Peralatan yang lebih lengkap
Nah ketika tiba saatnya untuk upgrade peralatan home recording kita, ada beberapa alat lain yang bisa kita gunakan. Berikut ini di antaranya.

  • Komputer atau laptop
    Sudah jelas ya, karena ini rekaman digital. Komputer ini bisa Windows bisa juga Mac, tidak menjadi masalah, karena keduanya memang digunakan di industri. Selain itu desktop ataupun laptop tidak menjadi masalah selama spesifikasinya cukup untuk memproses audio dengan stabil.
  • Software rekaman
    Software ini selain merekam suara dan MIDI menjadi track-track, ia juga memproses hasilnya untuk di-mixing, mastering, hingga rendering menjadi hasil akhir berupa WAV ataupun MP3. Beberapa software yang bisa kamu cek: Garage Band, Studio One (free version), Audacity. Untuk pilihan yang lebih profesional, cek: Logic Pro (Mac), Pro Tools, Cubase, dan lainnya. Jangan ragu-ragu untuk mengambil lesson untuk belajar bagaimana mengoperasikan software rekaman baik secara online maupun tatap muka, karena ini adalah investasi bermanfaat yang pasti terpakai.
  • Audio Interface
    Biasa juga dikenal dengan istilah sound card, audio interface ini berfungsi untuk menjadi penyambung peralatan audio seperti microphone dan speaker ke komputer. Karena di komputer kita tidak ada colokan XLR untuk mic kita, dan tidak ada colokan jack untuk monitor speakers dan juga colokan jack untuk alat musik elektrik seperti gitar.
  • Monitor Speakers
    Monitor speakers biasanya memiliki kualitas audio yang bersih dan bisa membunyikan frekuensi dari bawah sampai atas dengan baik. Selain itu monitor speakers biasanya jujur suaranya sehingga dalam proses rekaman semua bunyi lebih transparan.
  • Headphones
    Saat kita merekam audio dengan mic, tentu kita tidak ingin suara dari track lain ikut masuk ke mic bukan? Maka dari itu saat kita merekam, kita gunakan headphones dan bukan speakers.
  • Studio Mic dan Shock Mount
    Mic studio biasanya jauh lebih sensitif dari mic panggung. Hal ini membuat mic studio sebaiknya didirikan di mic stand menggunakan shock mount agar getaran lain tidak mengganggu suara yang direkam.
  • Mic Stand
    Untuk menaruh mic studio, karena sebaiknya mic studio tidak kita genggam sendiri ketika rekaman.
  • Pop Filter
    Ini adalah beda berbentuk pipih dan bulat yang berada di antara mulut kita dengan mic. Gunanya untuk mencegah suara “pop” ketika kita mengucap huruf yang dibunyikan dengan menutup lalu membuka bibir, seperti huruf b dan p.
  • MIDI Keyboard Controller
    Dalam rekaman digital ada yang dikenal sebagai MIDI. Jadi melalui software, kita bisa membunyikan suara piano, gitar, bass, atau berbagai instrumen lainnya. Untuk merekam suara MIDI kita mengendalikannya dengan keyboard.
  • Semua kabel yang dibutuhkan
    Kabel XLR untuk microphone, kabel balanced untuk monitor speakers, kabel USB untuk MIDI controller.

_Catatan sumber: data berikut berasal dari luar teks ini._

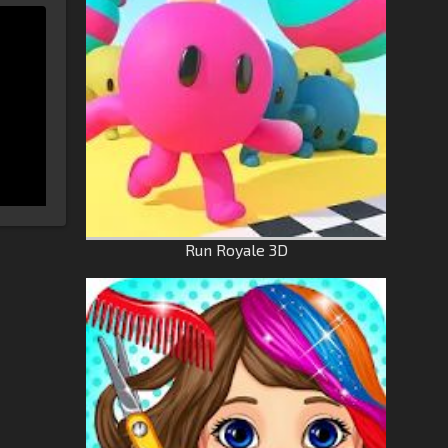
Run Royale 3D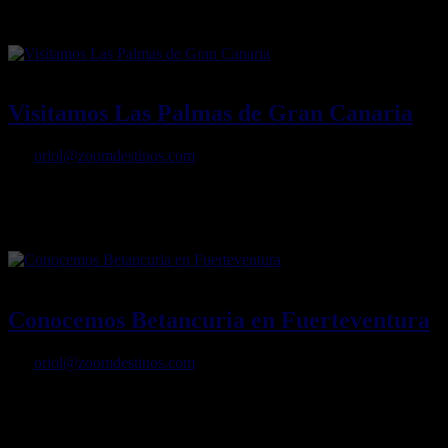
United Airlines volará entre Nueva York y Tenerife todo el año
07/09/2023
Desactivado
Visitamos Las Palmas de Gran Canaria
Por
oriol@zoomdestinos.com
Cuando se trata de planificar unas vacaciones inolvidables, Las
Palmas ofrece una combinación ideal de belleza natural, atracciones
culturales e impresionantes playas.
04/07/2023
Desactivado
Conocemos Betancuria en Fuerteventura
Por
oriol@zoomdestinos.com
Uno de los pueblos con más encanto y bonitos de Fuerteventura, en
las Islas Canarias, es Betancuria , uno de los asentamientos más
antiguos e históricos de las Islas Canarias, sin olvidar que fue la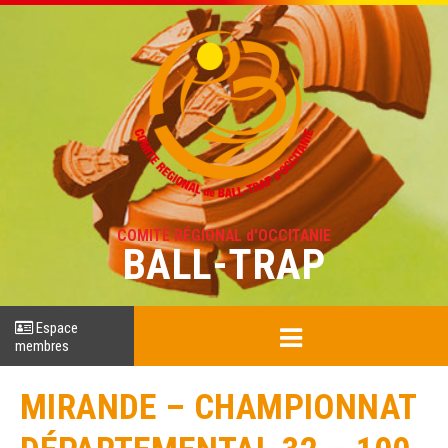
COMITÉ RÉGIONAL d'OCCITANIE
BALL-TRAP
Espace
membres
MIRANDE – CHAMPIONNAT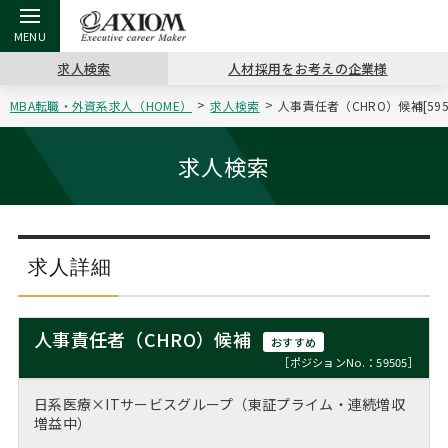
求人検索
人材採用をお考えの企業様
MBA転職・外資系求人（HOME）
求人検索
人事責任者（CHRO）候補[5
戻る
戻る
戻る
戻る
戻る
戻る
戻る
戻る
戻る
戻る
戻る
アクシアムの特長
キャリア支援 TOP
転職ツール TOP
転職コラム TOP
イベント・セミナー TOP
会社概要 TOP
ミッシ
お申し
キャリア
MBA留
英文レジ
求人検索
サービス案内
キャリアデザイン講座
英文レジュメの書き方
“展”職相談室
ジョブフェア
沿革
コンサ
キャリ
MBAの
日本から
パワー
（最新求人市場動向）
コンサルタントの紹介
職務経歴書の書き方
転職市場の明日をよめ
キャリアデザインセミナー
主なクライアント
代表メ
“展”
転職活
主な10
キーワ
求人詳細
ステージ別アドバイス
日本語履歴書テンプレート
コンサルティングの現場から
海外セミナー
アクセス
“展”
MBA
英文レ
MBAの転職事例
人事責任者（CHRO）候補
おすすめ
よくある面接Q&A集
転職成功への4つの鍵
キャリアフォーラム
採用情報
おわり
［ポジションNo.：59505］
MBAからのFAQ
日系医療×ITサービスグループ（東証プライム・連続増収
外資系／面接攻略のコツ
キャリアに効く一冊
プロ経営者の特別セミナー
パブリシティ
増益中）
MBA留学生数の推移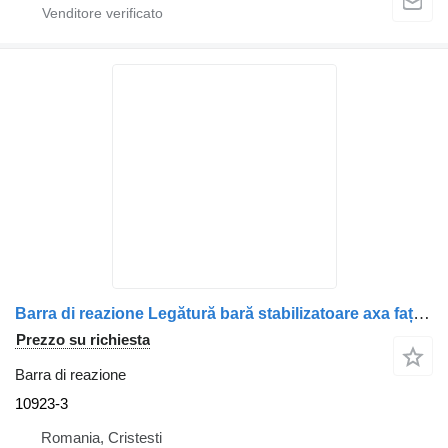
Barra di reazione Legătură bară stabilizatoare axa față 10923-3 per camion Scania 10923.3
Prezzo su richiesta
Barra di reazione
10923-3
Romania, Cristesti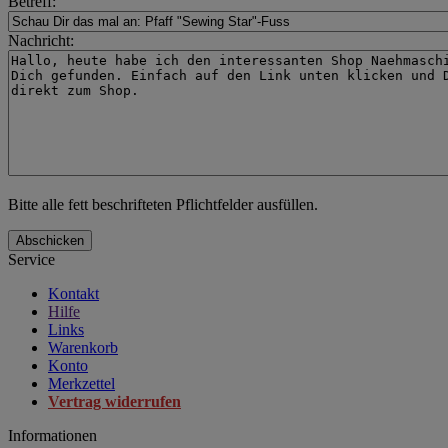
Betreff:
Nachricht:
Bitte alle fett beschrifteten Pflichtfelder ausfüllen.
Abschicken
Service
Kontakt
Hilfe
Links
Warenkorb
Konto
Merkzettel
Vertrag widerrufen
Informationen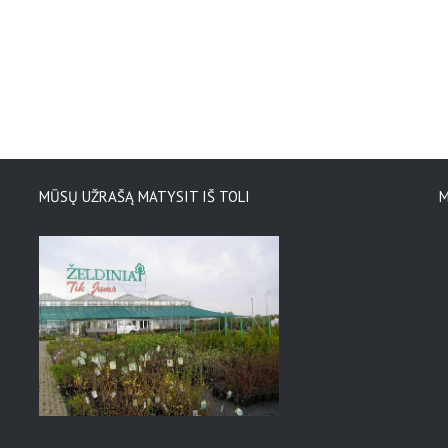
MŪSŲ UŽRAŠĄ MATYSIT IŠ TOLI
M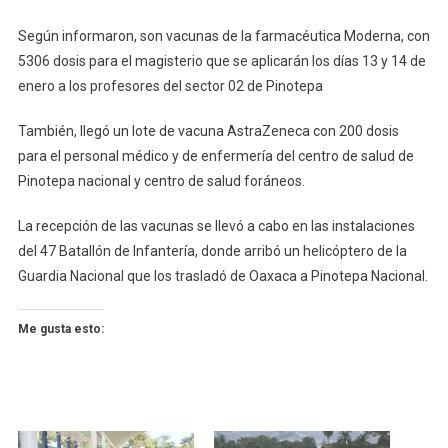
Según informaron, son vacunas de la farmacéutica Moderna, con
5306 dosis para el magisterio que se aplicarán los días 13 y 14 de
enero a los profesores del sector 02 de Pinotepa
También, llegó un lote de vacuna AstraZeneca con 200 dosis
para el personal médico y de enfermería del centro de salud de
Pinotepa nacional y centro de salud foráneos.
La recepción de las vacunas se llevó a cabo en las instalaciones
del 47 Batallón de Infantería, donde arribó un helicóptero de la
Guardia Nacional que los trasladó de Oaxaca a Pinotepa Nacional.
Me gusta esto: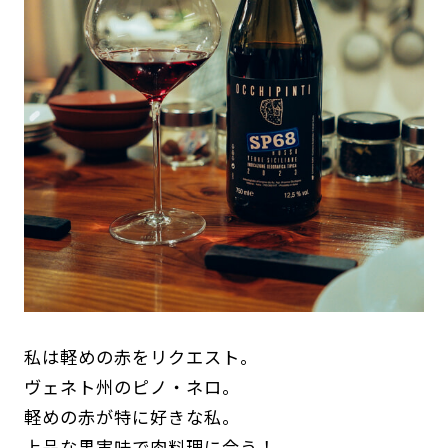
私は軽めの赤をリクエスト。
ヴェネト州のピノ・ネロ。
軽めの赤が特に好きな私。
上品な果実味で肉料理に合う！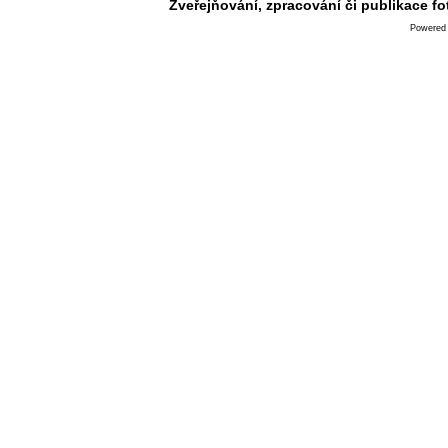
Zveřejňování, zpracování či publikace f
Powered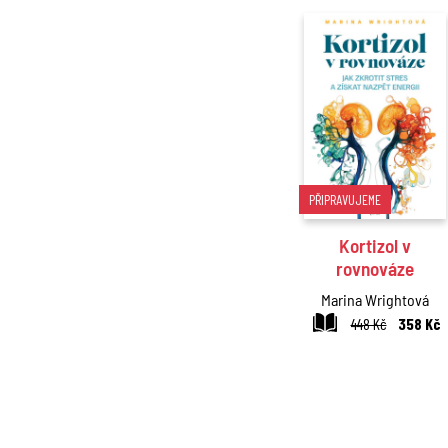
PŘIPRAVUJEME
Kortizol v
rovnováze
Marina Wrightová
448 Kč
358 Kč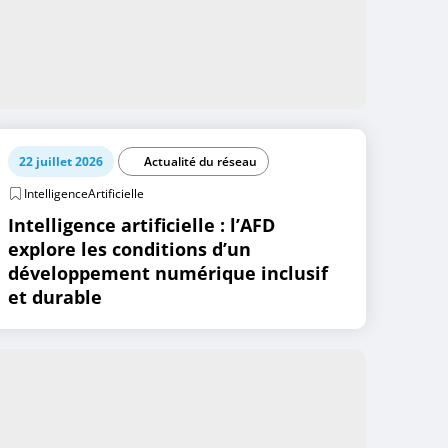
22 juillet 2026
Actualité du réseau
IntelligenceArtificielle
Intelligence artificielle : l’AFD
explore les conditions d’un
développement numérique inclusif
et durable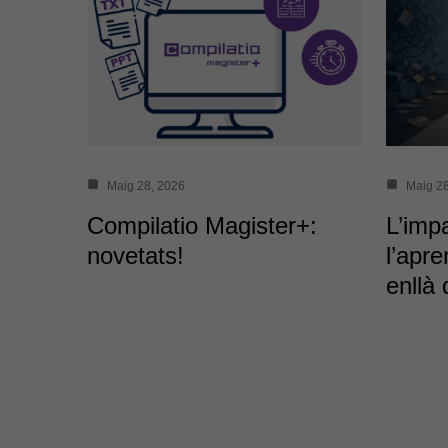
Maig 28, 2026
Maig 28
Compilatio Magister+:
L’imp
novetats!
l’apr
enllà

Dari semua peralatan yang sudah saya sebutkan di atas, ada satu hal lagi yang menurut saya justru paling utama dari microphone semahal apapun, yaitu kualitas ruangan. Jika ruangan tersebut kosong, ada jendela kaca, maka suara di ruangan itu akan gaung. Kita tidak ingin ada gaung di rekaman vokal kita. Kalau kita butuh gaung, kita bisa melakukannya dengan software supaya kita bisa kontrol gaungnya.

Lebih baik rekaman di studio atau di rumah?

Jika kamu ada budget untuk rekaman di studio, saya lebih menyarankan rekaman di studio. Karena di studio kita akan dibantu tenaga audio yang profesional dan juga peralatan yang kualitasnya tentu lebih lengkap.